If something’s cost-effective, that’s a much lower bar, it just means that it’s good value for the money. So if it’s cost-saving, it’s cost-effective. But not everything that’s cost-effective is cost-saving. And let me just say, as an aside that most interventions aren’t cost-saving. Most medical, clinical and public health interventions are cost-effective, but again, not cost-saving, and a bunch of them aren’t even cost-effective. But that’s a conversation for another time.
A little bit about the service delivery context. Let me summarise it this way, the demand for conventional behavioural and mental health interventions greatly exceeds the supply. There are long waiting lists now for standard mental health treatments. And with the advent of psychedelic therapies, that could get worse. On the supply side, there are various constraints on the training of new therapists, first of all, the training capacity, the perceived risk of getting trained, and then maybe not getting the necessary approval to practice time constraints. It’s exhausting, I am told, and I could understand that to do an eight-hour psychedelic session with somebody, so even people who are trained, are not necessarily going to be doing this full-time.

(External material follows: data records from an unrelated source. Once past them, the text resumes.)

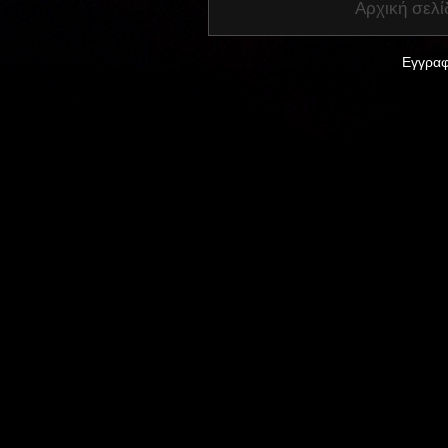
Αρχική σελί
Εγγραφ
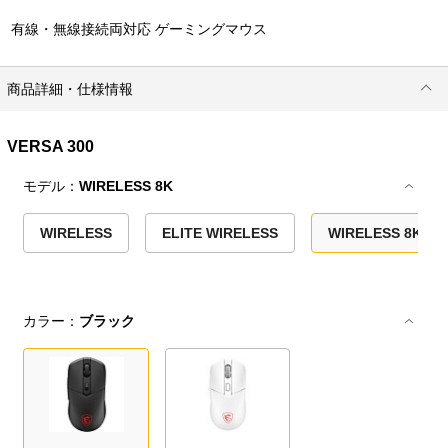
有線・無線接続両対応 ゲーミングマウス
商品詳細・仕様情報
VERSA 300
モデル：
WIRELESS 8K
WIRELESS
ELITE WIRELESS
WIRELESS 8K
カラー：
ブラック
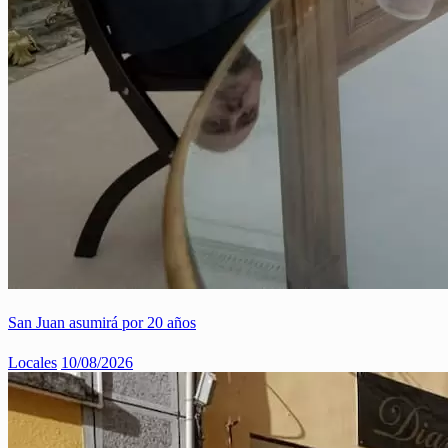
San Juan asumirá por 20 años
Locales
10/08/2026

Also, psychedelic therapy is catnip to a certain kind of politician. So earlier this year, a legislator in the Massachusetts legislation, tried to cap the reimbursement for MDMA therapy at $5,000 per patient. I don’t think it went anywhere, but it’s kind of a warning shot of a kind of interference that will also constrain supply.
So what can you say about all of this? One of the things you could say is “there’s no such thing as a free lunch”. And this dictum is about as close to the DNA of a health economist as anything can be. It’s all trade-offs, it’s trade-offs all the way down. And the job of the policy analyst, the job of the health economist, is to optimise among less than perfect trade-offs. But it could be that group therapy.
Group psychedelic therapy is an exception to this. So it could be that a move away from individual highly clinician-intensive psychedelic therapy, to group settings could ease the supply of effective clinicians reduce costs, and possibly enhance benefits, we can return to that question because it’s an important one. So it could increase access to all who can benefit while also saving money. And if that’s true, it’s kind of a big deal.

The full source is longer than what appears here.